| HN Mirror

Y	Hacker News new \| ask \| show \| jobs

by MR4D 2999 days ago

What you describe would be a super nice utility. Great for prototyping and development, as the code could be copy & pasted from such a tool into application code.

The streaming would make it memory efficient, and possibly able to handle some big data - maybe not true "Big Data", but certainly 10s of gigabytes.

Anyone want to take this idea into a GoFundMe site?

2 comments

ams6110 2999 days ago

SQL is set-oriented. How would that work on a potentially indefinite stream, other than as a simple filter which you could just do with a tool such as awk.

link

barrkel 2999 days ago

Many relational operations don't require a whole stream to compute, and many of those that do don't need it all at once.

Projection (mapping), a join against a fully loaded other side as well as filtering work.

Aggregation can consume an indefinite stream with limited working set if the cardinality of the grouping key isn't large.
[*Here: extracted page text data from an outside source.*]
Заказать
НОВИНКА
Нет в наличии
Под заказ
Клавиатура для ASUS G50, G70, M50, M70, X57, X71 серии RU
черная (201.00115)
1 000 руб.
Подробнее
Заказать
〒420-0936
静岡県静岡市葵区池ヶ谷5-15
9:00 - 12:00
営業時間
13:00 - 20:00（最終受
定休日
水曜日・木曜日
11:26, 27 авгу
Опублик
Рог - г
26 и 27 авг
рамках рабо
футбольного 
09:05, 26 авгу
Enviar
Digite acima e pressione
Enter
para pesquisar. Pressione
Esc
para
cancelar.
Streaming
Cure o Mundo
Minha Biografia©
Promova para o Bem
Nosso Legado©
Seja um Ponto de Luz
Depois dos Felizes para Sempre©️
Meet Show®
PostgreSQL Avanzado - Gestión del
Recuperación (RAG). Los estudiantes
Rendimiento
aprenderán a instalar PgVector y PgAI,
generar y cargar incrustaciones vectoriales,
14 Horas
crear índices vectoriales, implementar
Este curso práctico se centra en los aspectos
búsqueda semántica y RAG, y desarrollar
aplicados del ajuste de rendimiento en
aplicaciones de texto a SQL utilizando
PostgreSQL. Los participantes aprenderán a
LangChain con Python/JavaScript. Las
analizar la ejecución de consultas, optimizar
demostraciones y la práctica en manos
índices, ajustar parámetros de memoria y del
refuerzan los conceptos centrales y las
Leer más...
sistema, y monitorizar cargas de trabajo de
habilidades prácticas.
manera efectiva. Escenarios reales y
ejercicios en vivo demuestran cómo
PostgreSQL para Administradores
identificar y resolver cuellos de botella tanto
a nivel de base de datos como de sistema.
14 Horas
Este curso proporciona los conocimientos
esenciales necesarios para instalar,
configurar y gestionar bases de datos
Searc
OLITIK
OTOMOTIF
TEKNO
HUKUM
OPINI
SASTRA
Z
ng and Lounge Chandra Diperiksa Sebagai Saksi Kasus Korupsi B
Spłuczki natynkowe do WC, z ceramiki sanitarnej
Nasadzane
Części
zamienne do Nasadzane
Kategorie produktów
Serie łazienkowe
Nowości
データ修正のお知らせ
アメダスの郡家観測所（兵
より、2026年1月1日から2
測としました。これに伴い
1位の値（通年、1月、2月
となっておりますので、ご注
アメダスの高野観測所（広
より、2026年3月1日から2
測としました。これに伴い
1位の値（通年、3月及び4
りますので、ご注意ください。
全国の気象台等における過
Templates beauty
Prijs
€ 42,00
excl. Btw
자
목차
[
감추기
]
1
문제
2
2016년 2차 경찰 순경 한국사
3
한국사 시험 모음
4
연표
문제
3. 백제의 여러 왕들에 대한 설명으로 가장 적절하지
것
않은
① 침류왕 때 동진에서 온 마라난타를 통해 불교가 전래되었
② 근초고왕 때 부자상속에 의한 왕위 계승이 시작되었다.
And of course you can combine these in nested and unioned operations, computing across multiple indefinite streams concurrently and with limited working set.

It would be tricky to make work effecively without hinting for things like joins, for sure; join order is one of the hardest bits a query engine optimizes.

link

luckydata 2999 days ago

I think this might be helpful context:

https://calcite.apache.org/docs/stream.html

link

orionblastar 2999 days ago

Sort of a good idea to play with a small database to see how things work if it was on a SQL database.

I usually have to develop a database in Windows and Access. One more tool to work in Linux is a good idea.

I used to use awk and sed before.

link